The interface between amp and main speaker is highly complex, and the signal that is present at that point reflects not only the sonic character of the amp itself (and what precedes it), but effects that depend on the speaker as well.
Those effects include phase differences between voltage and current, which depend on the degree to which the speaker's impedance is capacitive or inductive (as opposed to purely resistive), and also back-emf (voltage produced by a driver within the speaker due to its motion continuing after the signal has stopped or changed). All of those effects are highly dependent on frequency.
Since as Xti16 indicated the sub's amplifier only senses voltage and not current, its response to those effects will be partial, and will be essentially unpredictable. Whether the sonic result of that response will be for the better or for the worse therefore figures to be system-dependent, as Raquel stated.
I assume that if the signal comes from one amp or mono amps, the sub would then retain more of the sonic characteristic of the main amplifier and less from its own internal amplifier.
More of the sonic character of the main amp -- yes.
Less of the sonic character of its own internal amp -- no.
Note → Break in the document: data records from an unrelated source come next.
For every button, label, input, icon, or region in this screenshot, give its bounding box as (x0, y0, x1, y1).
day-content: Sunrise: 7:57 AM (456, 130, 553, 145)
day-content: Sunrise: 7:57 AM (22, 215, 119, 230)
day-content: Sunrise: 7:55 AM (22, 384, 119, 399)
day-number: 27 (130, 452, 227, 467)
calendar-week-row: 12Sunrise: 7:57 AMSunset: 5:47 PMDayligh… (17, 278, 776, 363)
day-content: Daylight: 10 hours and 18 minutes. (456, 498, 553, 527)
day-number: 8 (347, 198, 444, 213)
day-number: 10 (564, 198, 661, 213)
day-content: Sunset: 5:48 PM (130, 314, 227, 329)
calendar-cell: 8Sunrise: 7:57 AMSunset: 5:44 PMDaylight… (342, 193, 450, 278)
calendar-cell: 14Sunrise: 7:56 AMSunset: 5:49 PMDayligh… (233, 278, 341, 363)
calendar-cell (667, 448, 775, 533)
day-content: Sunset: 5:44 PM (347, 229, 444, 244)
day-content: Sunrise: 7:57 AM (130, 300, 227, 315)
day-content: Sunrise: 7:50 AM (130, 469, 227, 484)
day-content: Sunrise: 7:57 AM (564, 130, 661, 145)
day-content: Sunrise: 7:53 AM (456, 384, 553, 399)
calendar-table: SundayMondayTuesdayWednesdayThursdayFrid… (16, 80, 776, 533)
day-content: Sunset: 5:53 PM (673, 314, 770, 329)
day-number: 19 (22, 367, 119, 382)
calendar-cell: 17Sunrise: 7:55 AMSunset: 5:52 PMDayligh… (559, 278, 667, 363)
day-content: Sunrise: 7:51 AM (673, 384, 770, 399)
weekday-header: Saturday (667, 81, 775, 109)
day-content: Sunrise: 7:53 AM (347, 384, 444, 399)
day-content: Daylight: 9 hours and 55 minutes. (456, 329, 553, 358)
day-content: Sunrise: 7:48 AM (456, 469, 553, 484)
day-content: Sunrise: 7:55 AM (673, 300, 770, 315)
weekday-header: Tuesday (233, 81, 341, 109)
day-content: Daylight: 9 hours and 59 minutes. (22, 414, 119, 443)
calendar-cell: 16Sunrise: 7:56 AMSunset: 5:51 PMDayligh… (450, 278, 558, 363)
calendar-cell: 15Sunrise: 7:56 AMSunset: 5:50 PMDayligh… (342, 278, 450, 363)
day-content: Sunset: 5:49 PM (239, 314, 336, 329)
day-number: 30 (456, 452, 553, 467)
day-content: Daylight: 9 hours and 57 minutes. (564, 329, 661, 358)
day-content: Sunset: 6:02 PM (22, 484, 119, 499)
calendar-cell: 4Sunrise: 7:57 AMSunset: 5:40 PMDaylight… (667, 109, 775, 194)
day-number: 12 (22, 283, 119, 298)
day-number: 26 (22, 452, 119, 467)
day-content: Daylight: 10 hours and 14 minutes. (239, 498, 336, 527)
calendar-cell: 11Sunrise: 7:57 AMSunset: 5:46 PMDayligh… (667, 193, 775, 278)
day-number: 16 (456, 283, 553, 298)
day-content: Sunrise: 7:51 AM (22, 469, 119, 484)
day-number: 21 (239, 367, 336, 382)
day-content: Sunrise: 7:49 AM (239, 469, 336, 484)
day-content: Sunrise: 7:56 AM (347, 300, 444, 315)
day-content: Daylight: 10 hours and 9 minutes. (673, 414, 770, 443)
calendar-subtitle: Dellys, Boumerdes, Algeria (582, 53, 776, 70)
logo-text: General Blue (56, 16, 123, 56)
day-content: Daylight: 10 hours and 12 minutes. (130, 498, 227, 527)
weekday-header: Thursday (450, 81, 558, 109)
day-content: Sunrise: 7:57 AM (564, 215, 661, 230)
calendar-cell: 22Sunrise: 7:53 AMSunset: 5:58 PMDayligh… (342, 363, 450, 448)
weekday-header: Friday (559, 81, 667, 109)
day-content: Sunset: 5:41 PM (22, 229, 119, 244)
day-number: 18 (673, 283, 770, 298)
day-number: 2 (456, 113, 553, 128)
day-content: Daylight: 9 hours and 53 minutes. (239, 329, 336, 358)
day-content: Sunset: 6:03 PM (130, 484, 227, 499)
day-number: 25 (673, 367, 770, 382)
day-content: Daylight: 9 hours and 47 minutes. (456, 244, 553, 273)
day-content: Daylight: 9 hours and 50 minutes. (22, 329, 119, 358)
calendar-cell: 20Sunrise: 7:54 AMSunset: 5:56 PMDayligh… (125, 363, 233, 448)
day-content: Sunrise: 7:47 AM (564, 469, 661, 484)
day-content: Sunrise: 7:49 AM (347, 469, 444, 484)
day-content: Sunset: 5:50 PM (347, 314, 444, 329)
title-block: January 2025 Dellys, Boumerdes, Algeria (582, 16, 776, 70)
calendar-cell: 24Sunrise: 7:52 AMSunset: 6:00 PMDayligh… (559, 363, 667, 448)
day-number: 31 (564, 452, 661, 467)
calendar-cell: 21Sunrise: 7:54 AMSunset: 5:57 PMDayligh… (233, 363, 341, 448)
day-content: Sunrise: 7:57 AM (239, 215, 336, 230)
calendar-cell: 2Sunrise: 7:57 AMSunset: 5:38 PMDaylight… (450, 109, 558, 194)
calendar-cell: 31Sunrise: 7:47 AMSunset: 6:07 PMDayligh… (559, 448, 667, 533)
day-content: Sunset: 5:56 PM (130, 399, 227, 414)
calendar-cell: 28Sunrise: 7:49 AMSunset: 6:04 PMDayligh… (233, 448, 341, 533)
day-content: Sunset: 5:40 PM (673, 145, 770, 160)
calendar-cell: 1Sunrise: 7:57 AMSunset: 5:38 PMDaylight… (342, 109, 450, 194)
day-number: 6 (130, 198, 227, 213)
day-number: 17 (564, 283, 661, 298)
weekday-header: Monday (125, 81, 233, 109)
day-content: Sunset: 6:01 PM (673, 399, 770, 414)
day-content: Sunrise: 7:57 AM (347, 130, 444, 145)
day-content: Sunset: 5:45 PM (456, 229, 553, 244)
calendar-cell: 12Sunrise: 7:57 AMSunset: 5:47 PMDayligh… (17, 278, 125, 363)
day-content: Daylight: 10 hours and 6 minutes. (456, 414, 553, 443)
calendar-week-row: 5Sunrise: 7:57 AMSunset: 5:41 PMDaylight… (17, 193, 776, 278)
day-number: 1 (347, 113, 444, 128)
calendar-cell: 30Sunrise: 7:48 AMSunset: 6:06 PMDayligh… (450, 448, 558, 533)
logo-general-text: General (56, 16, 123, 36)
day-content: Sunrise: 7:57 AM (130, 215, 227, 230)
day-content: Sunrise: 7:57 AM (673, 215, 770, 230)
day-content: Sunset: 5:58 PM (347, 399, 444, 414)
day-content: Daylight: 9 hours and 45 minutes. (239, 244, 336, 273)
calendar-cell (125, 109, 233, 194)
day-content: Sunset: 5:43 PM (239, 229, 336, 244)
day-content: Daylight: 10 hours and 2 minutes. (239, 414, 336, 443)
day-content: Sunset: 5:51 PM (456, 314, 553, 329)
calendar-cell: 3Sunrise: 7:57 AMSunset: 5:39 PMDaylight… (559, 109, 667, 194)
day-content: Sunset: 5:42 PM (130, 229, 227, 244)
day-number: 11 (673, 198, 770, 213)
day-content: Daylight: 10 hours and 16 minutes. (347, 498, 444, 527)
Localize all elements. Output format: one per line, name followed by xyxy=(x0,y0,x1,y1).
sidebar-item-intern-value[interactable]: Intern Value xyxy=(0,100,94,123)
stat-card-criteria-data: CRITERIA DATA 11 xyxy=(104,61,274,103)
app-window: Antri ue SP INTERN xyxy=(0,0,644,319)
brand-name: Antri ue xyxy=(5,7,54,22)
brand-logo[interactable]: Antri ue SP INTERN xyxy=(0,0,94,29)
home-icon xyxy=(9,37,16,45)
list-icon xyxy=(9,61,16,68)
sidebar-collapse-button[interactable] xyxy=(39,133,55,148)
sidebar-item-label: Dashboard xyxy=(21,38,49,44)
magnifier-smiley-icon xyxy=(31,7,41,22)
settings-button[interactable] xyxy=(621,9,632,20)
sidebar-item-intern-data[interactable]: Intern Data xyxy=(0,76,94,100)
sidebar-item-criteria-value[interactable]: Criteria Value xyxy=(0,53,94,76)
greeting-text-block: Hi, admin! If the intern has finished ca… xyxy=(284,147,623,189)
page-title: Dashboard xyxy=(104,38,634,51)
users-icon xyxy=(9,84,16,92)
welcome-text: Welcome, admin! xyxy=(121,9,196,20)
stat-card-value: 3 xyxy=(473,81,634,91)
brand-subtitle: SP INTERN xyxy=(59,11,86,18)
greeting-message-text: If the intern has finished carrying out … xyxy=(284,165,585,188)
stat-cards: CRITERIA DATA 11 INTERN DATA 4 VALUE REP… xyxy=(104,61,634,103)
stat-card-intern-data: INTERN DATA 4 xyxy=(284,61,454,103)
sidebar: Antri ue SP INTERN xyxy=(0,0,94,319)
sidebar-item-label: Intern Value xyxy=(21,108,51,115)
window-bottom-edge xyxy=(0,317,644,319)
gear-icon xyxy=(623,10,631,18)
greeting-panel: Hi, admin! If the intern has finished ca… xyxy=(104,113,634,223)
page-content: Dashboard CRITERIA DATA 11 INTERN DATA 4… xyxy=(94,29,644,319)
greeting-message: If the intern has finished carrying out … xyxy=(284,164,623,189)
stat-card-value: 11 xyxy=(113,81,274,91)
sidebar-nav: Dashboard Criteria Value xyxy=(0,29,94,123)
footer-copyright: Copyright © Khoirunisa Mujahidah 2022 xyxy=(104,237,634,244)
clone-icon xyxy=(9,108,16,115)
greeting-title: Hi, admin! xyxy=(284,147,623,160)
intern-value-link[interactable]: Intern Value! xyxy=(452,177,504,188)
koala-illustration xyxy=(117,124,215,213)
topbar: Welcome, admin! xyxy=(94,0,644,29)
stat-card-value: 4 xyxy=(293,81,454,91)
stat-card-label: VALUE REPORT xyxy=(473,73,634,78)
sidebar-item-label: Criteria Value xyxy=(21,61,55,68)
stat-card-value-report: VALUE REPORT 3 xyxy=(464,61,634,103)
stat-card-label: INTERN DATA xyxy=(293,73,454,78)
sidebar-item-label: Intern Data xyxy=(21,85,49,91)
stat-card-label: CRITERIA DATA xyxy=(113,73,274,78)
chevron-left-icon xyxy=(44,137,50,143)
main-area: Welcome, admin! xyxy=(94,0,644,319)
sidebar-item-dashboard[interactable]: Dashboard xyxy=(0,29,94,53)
I would expect the sub's internal amp to be just about entirely in the signal path to the sub's driver whether the input is taken at line-level or speaker-level. If it is taken at speaker-level, I would expect that the incoming voltage would either have a lower gain applied to it at the front end of that signal path, or else that it would simply be divided down to a line-level amplitude and then processed identically to a line-level input.